Ask HN: Story about a company using 404s to demonstrate customer demand? - myinitialsaretk
I have a distant recollection of hearing some big name company that had done this with a lot of success.<p>From what I recall, it may have been a travel company that would add a call to action link to some new area of business that would go to a 404 page.  Then they judged demand based on how many users click to that page and used that data to justify building $new_area_of_business<p>Does anyone know the story I&#x27;m thinking of or have any other successful examples of a similar technique being used?<p>Thanks!
======
shanecleveland
I've done this on some small sites, and it doesn't have to be a 404. Though
that could work. I also do not recall the origin, but I definitely stole the
idea.

I tend to use a "call to action" – "Sign Up", "Register," etc. And then link
to a landing page with a "Coming soon ... " message. I have also had an option
to submit an email to get updates. So I could track both hits to the page and
compare to how many also submit an email.

I am not sure which is better. A 404 may detract from confidence of the site,
and it may also lead to a single user refreshing the page or visiting multiple
times, thereby skewing the results. Though, a landing page may also be
annoying for the user.

I do think it can be done in a way that can both test actual interest without
abusing the user.

------
notpeter
I remember reading that the authors of Django framework (Lawrence Journal)
used some thing like this in the early days. Basically a 404s without a
referrer header but under another valid url were likely a case where someone
edited the url (think /list/export/csv -> list/export/json) and they used that
to demonstrate demand for a particular feature.

------
myinitialsaretk
Thanks for the great other examples. For anyone else curious, I found the
original I was thinking of, it was Stephen Kaufer from TripAdvisor.

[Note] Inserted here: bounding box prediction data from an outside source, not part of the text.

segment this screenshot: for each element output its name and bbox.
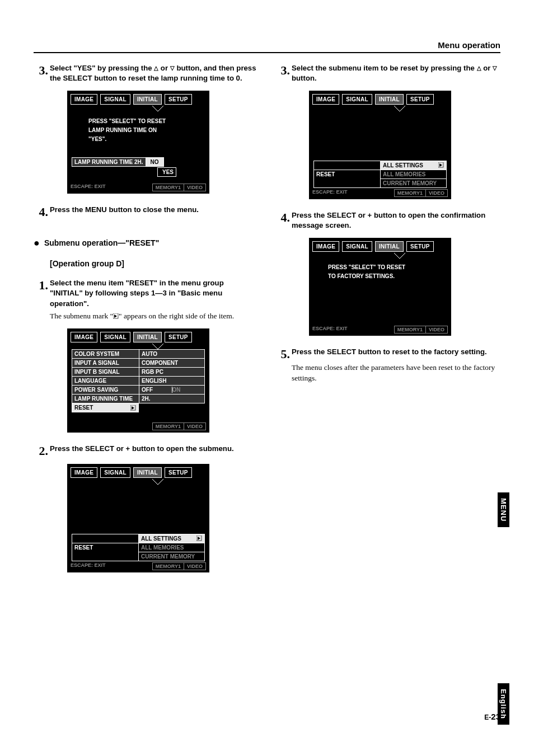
page-number: E-23	[484, 712, 500, 721]
osd-tab: SETUP	[406, 241, 434, 252]
osd-video: VIDEO	[426, 326, 448, 334]
osd-memory: MEMORY1	[152, 562, 184, 570]
osd-escape: ESCAPE: EXIT	[71, 184, 106, 191]
tab-pointer-icon	[147, 106, 169, 111]
submenu-arrow-icon	[438, 162, 444, 168]
osd-tab: SETUP	[406, 94, 434, 105]
osd-submenu-item: ALL SETTINGS	[381, 161, 447, 170]
osd-tab: SETUP	[165, 94, 192, 105]
osd-item-label: INPUT B SIGNAL	[72, 367, 139, 377]
osd-reset-label: RESET	[72, 543, 139, 552]
osd-video: VIDEO	[184, 184, 206, 191]
osd-message-line: PRESS "SELECT" TO RESET	[328, 263, 440, 272]
osd-memory: MEMORY1	[394, 326, 426, 334]
osd-lamp-label: LAMP RUNNING TIME 2H.	[72, 157, 146, 167]
osd-reset-item: RESET	[72, 403, 139, 412]
osd-item-label: LANGUAGE	[72, 376, 139, 386]
osd-tab: SIGNAL	[100, 94, 130, 105]
osd-video: VIDEO	[426, 189, 448, 197]
osd-tab-active: INITIAL	[375, 241, 404, 252]
osd-message-line: PRESS "SELECT" TO RESET	[88, 117, 198, 126]
step-note: The submenu mark "" appears on the right…	[50, 311, 259, 322]
osd-no-option: NO	[146, 157, 164, 167]
osd-tab: SIGNAL	[100, 332, 130, 342]
osd-screenshot-2: IMAGE SIGNAL INITIAL SETUP COLOR SYSTEMA…	[67, 328, 209, 433]
osd-screenshot-5: IMAGE SIGNAL INITIAL SETUP PRESS "SELECT…	[309, 238, 451, 336]
osd-item-value: ENGLISH	[139, 376, 205, 386]
osd-tab: IMAGE	[312, 94, 339, 105]
osd-tab: SIGNAL	[342, 241, 372, 252]
submenu-heading: ● Submenu operation—"RESET"	[34, 237, 259, 249]
osd-tab: SIGNAL	[342, 94, 372, 105]
osd-tab: SETUP	[165, 332, 192, 342]
right-column: 3. Select the submenu item to be reset b…	[275, 63, 500, 584]
osd-tab-active: INITIAL	[375, 94, 404, 105]
step-number: 3.	[34, 63, 48, 84]
osd-escape: ESCAPE: EXIT	[71, 562, 106, 570]
operation-group-label: [Operation group D]	[50, 259, 259, 268]
osd-submenu-item: ALL SETTINGS	[139, 534, 205, 543]
osd-reset-label: RESET	[313, 170, 381, 179]
osd-item-value: AUTO	[139, 349, 205, 359]
osd-tab: IMAGE	[71, 467, 97, 478]
osd-item-label: INPUT A SIGNAL	[72, 358, 139, 368]
osd-submenu-item: ALL MEMORIES	[139, 543, 205, 552]
osd-item-label: COLOR SYSTEM	[72, 349, 139, 359]
osd-memory: MEMORY1	[152, 422, 184, 430]
osd-message-line: LAMP RUNNING TIME ON	[88, 126, 198, 135]
step-number: 4.	[34, 205, 48, 218]
submenu-arrow-icon	[196, 536, 202, 541]
osd-yes-option: YES	[157, 167, 176, 177]
submenu-arrow-icon	[130, 405, 136, 411]
osd-memory: MEMORY1	[394, 189, 426, 197]
step-text: Select the menu item "RESET" in the menu…	[50, 278, 259, 309]
step-text: Press the SELECT or + button to open the…	[50, 444, 259, 457]
osd-tab: SIGNAL	[100, 467, 130, 478]
osd-message-line: "YES".	[88, 135, 198, 144]
osd-tab: SETUP	[165, 467, 192, 478]
step-text: Select the submenu item to be reset by p…	[292, 63, 500, 84]
osd-memory: MEMORY1	[152, 184, 184, 191]
tab-pointer-icon	[147, 479, 169, 485]
left-column: 3. Select "YES" by pressing the △ or ▽ b…	[34, 63, 259, 584]
osd-item-value: 2H.	[139, 394, 205, 403]
osd-tab: IMAGE	[71, 94, 97, 105]
up-triangle-icon: △	[154, 65, 158, 71]
osd-tab: IMAGE	[71, 332, 97, 342]
side-tab-menu: MENU	[498, 492, 509, 527]
osd-tab-active: INITIAL	[133, 332, 162, 342]
step-text: Press the SELECT button to reset to the …	[292, 347, 500, 360]
osd-tab: IMAGE	[312, 241, 339, 252]
osd-item-label: LAMP RUNNING TIME	[72, 394, 139, 403]
tab-pointer-icon	[147, 344, 169, 349]
step-number: 2.	[34, 444, 48, 457]
step-note: The menu closes after the parameters hav…	[292, 363, 500, 384]
osd-item-value: RGB PC	[139, 367, 205, 377]
step-number: 5.	[275, 347, 290, 360]
step-text: Press the MENU button to close the menu.	[50, 205, 259, 218]
osd-video: VIDEO	[184, 422, 206, 430]
osd-message-line: TO FACTORY SETTINGS.	[328, 272, 440, 281]
osd-screenshot-1: IMAGE SIGNAL INITIAL SETUP PRESS "SELECT…	[67, 91, 209, 194]
step-text: Select "YES" by pressing the △ or ▽ butt…	[50, 63, 259, 84]
submenu-arrow-icon	[113, 313, 119, 319]
step-text: Press the SELECT or + button to open the…	[292, 210, 500, 231]
osd-tab-active: INITIAL	[133, 94, 162, 105]
bullet-icon: ●	[34, 237, 40, 249]
step-number: 1.	[34, 278, 48, 309]
osd-submenu-item: CURRENT MEMORY	[139, 552, 205, 561]
osd-submenu-item: CURRENT MEMORY	[381, 179, 447, 188]
down-triangle-icon: ▽	[170, 65, 175, 71]
osd-item-value: COMPONENT	[139, 358, 205, 368]
osd-escape: ESCAPE: EXIT	[312, 326, 348, 334]
osd-tab-active: INITIAL	[133, 467, 162, 478]
tab-pointer-icon	[388, 253, 411, 259]
down-triangle-icon: ▽	[493, 65, 497, 71]
osd-video: VIDEO	[184, 562, 206, 570]
tab-pointer-icon	[388, 106, 411, 111]
osd-screenshot-3: IMAGE SIGNAL INITIAL SETUP ALL SETTINGS	[67, 464, 209, 572]
osd-escape: ESCAPE: EXIT	[312, 189, 348, 197]
up-triangle-icon: △	[477, 65, 481, 71]
osd-screenshot-4: IMAGE SIGNAL INITIAL SETUP ALL SETTINGS	[309, 91, 451, 199]
page-header: Menu operation	[34, 40, 500, 53]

[https://techcrunch.com/2011/12/22/founder-stories-
tripadviso...](https://techcrunch.com/2011/12/22/founder-stories-tripadvisors-
kaufer-discusses-the-logic-behind-running-404-tests/)

------
siquick
Mixcloud.com have done similar to gauge demand in new product features,
explained in this interview with the CTO

[https://www.youtube.com/watch?v=HtAIkEWebBA](https://www.youtube.com/watch?v=HtAIkEWebBA)

------
jamestimmins
Bill Gross of Idea Lab has discussed doing this with whole businesses. The
example I heard him give was a website that allowed you to purchase cars
online.